▶ [WORK TO BE COMPLETED]: Could you write out the line containing "Find the location of a particular element. The" and all the lines below it in the data, exactly, through the final one and nothing else?

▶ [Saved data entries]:
• • • • • • •

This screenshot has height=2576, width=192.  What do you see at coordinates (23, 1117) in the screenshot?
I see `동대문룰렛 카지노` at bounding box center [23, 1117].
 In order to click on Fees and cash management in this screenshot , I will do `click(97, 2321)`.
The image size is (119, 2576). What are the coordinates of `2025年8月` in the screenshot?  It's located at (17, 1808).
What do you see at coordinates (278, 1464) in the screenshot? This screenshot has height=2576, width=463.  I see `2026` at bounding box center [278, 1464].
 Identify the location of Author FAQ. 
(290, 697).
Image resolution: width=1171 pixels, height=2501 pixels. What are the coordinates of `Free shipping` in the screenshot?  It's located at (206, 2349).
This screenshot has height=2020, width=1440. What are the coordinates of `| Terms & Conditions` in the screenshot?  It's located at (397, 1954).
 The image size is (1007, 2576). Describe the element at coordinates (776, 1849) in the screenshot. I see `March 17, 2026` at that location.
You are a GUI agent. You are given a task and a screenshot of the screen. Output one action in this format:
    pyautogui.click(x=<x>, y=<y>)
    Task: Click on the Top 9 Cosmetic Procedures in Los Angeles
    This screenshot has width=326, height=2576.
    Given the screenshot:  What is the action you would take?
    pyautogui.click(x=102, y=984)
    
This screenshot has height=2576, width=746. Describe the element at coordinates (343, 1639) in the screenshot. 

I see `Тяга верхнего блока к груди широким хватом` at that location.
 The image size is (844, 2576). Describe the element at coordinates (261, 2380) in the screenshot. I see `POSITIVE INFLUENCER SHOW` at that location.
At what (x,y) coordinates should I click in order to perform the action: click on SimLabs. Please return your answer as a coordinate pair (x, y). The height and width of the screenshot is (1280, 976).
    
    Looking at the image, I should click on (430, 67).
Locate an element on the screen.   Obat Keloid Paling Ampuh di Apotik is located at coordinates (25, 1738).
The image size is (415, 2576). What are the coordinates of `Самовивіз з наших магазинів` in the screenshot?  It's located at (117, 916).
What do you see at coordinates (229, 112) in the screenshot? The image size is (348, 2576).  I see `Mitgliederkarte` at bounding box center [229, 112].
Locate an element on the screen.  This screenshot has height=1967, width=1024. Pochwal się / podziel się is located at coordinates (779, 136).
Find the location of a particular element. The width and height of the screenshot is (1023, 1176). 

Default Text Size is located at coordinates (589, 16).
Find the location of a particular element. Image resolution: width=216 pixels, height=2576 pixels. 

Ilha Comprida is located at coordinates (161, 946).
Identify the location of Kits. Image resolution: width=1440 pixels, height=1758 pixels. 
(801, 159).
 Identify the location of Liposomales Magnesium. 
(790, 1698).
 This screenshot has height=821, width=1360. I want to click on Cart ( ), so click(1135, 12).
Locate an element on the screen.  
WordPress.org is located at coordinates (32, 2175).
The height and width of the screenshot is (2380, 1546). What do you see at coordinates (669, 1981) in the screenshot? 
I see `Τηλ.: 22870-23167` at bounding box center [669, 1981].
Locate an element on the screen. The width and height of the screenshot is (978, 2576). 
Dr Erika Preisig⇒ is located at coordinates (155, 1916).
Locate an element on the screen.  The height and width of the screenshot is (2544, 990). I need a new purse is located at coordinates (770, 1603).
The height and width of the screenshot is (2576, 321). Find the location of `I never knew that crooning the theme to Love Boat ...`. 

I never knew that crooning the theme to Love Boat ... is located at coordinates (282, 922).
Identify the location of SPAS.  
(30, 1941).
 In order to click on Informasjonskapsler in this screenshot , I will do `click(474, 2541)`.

• • • • • • •

▶ [TASK RESPONSE]:
Find the location of a particular element. The width and height of the screenshot is (1023, 1176). 

Default Text Size is located at coordinates (589, 16).
Find the location of a particular element. Image resolution: width=216 pixels, height=2576 pixels. 

Ilha Comprida is located at coordinates (161, 946).
Identify the location of Kits. Image resolution: width=1440 pixels, height=1758 pixels. 
(801, 159).
 Identify the location of Liposomales Magnesium. 
(790, 1698).
 This screenshot has height=821, width=1360. I want to click on Cart ( ), so click(1135, 12).
Locate an element on the screen.  
WordPress.org is located at coordinates (32, 2175).
The height and width of the screenshot is (2380, 1546). What do you see at coordinates (669, 1981) in the screenshot? 
I see `Τηλ.: 22870-23167` at bounding box center [669, 1981].
Locate an element on the screen. The width and height of the screenshot is (978, 2576). 
Dr Erika Preisig⇒ is located at coordinates (155, 1916).
Locate an element on the screen.  The height and width of the screenshot is (2544, 990). I need a new purse is located at coordinates (770, 1603).
The height and width of the screenshot is (2576, 321). Find the location of `I never knew that crooning the theme to Love Boat ...`. 

I never knew that crooning the theme to Love Boat ... is located at coordinates (282, 922).
Identify the location of SPAS.  
(30, 1941).
 In order to click on Informasjonskapsler in this screenshot , I will do `click(474, 2541)`.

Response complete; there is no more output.